By NewsDesk @infectiousdiseasenews
In 2019, the number of Guinea Worm disease cases tallied were 53, with most cases reported from Chad, nearly double the number seen in 2018.
Today, the Carter Center reports the total cases in 2020 has dropped back down to 27 cases in 6 countries.
In addition, Guinea worm infections in animals fell 20% in the same period.
During 2020, only 12 human cases of Guinea worm disease were reported in Chad, a dramatic 75 percent reduction from 48 the previous year. Eleven cases were reported in Ethiopia, and one each in South Sudan, Angola, Mali, and Cameroon.
As for Guinea worm infections in animals, Chad reported 1,570 (1,507 domestic dogs, 61 domestic cats, and two wild cats), Ethiopia reported 15 (eight domestic dogs, three domestic cats, four baboons), and Mali reported eight infected domestic dogs.
“The Chad Ministry of Health Guinea Worm Eradication Program saw a significant reduction in both human cases and animal infections in 2020,” said Dr. Kashef Ijaz, Carter Center vice president of health programs. “This was achieved through recommitted country and community efforts, innovation, and aggressive, science-based interventions.
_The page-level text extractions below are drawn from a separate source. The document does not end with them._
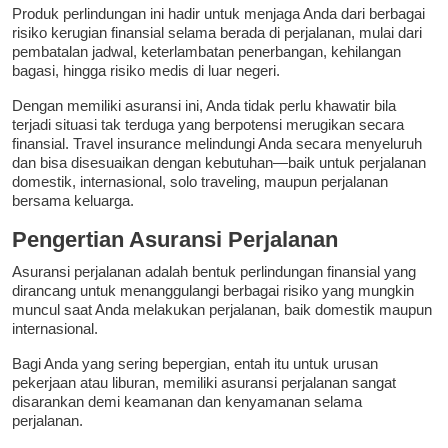
Produk perlindungan ini hadir untuk menjaga Anda dari berbagai
risiko kerugian finansial selama berada di perjalanan, mulai dari
pembatalan jadwal, keterlambatan penerbangan, kehilangan
bagasi, hingga risiko medis di luar negeri.
Dengan memiliki asuransi ini, Anda tidak perlu khawatir bila
terjadi situasi tak terduga yang berpotensi merugikan secara
finansial. Travel insurance melindungi Anda secara menyeluruh
dan bisa disesuaikan dengan kebutuhan—baik untuk perjalanan
domestik, internasional, solo traveling, maupun perjalanan
bersama keluarga.
Pengertian Asuransi Perjalanan
Asuransi perjalanan adalah bentuk perlindungan finansial yang
dirancang untuk menanggulangi berbagai risiko yang mungkin
muncul saat Anda melakukan perjalanan, baik domestik maupun
internasional.
Bagi Anda yang sering bepergian, entah itu untuk urusan
pekerjaan atau liburan, memiliki asuransi perjalanan sangat
disarankan demi keamanan dan kenyamanan selama
perjalanan.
The dramatic reductions may be an early indication that we’re turning a corner in the most Guinea worm-endemic country.”
When The Carter Center established itself as a pioneer in neglected tropical disease elimination by assuming leadership of the global Guinea Worm Eradication Program in 1986, about 3.5 million human cases occurred annually in 21 countries in Africa and Asia.
Only one human disease has ever been eradicated; that was smallpox, in 1980. For a disease to be declared eradicated, every country in the world must be certified free of human and animal infection, even countries where transmission has never taken place. To date, 199 countries have been certified free of Guinea worm; only seven have not, including the Democratic Republic of the Congo, where no case has been reported since 1958. After three consecutive years of indigenous transmission, Angola has been added, as the 22nd country, to the list of endemic countries for the first time. Cameroon was certified by the World Health Organization as Guinea worm-free in 2007; that country has reported one case in each of the last two years but is not endemic because it has not had three years of indigenous transmission.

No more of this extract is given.